Problem to work on: Among the entries below, find each line with "için" and show it.

----------

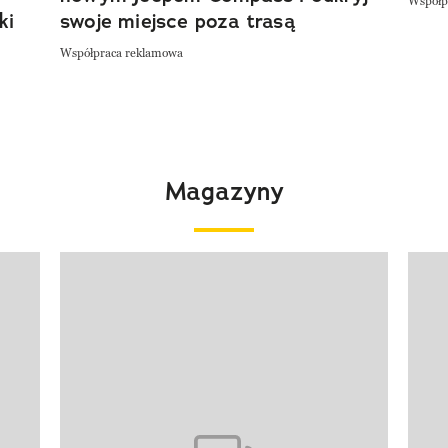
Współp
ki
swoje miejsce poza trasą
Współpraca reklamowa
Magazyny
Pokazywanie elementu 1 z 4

----------

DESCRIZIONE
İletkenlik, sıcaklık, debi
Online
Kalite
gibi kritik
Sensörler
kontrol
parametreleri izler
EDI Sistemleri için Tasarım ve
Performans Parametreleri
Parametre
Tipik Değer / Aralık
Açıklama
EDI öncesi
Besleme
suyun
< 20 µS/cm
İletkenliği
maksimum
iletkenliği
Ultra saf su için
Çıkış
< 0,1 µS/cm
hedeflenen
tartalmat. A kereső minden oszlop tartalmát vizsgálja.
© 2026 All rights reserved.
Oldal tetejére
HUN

----------

Task answer:
EDI Sistemleri için Tasarım ve
Ultra saf su için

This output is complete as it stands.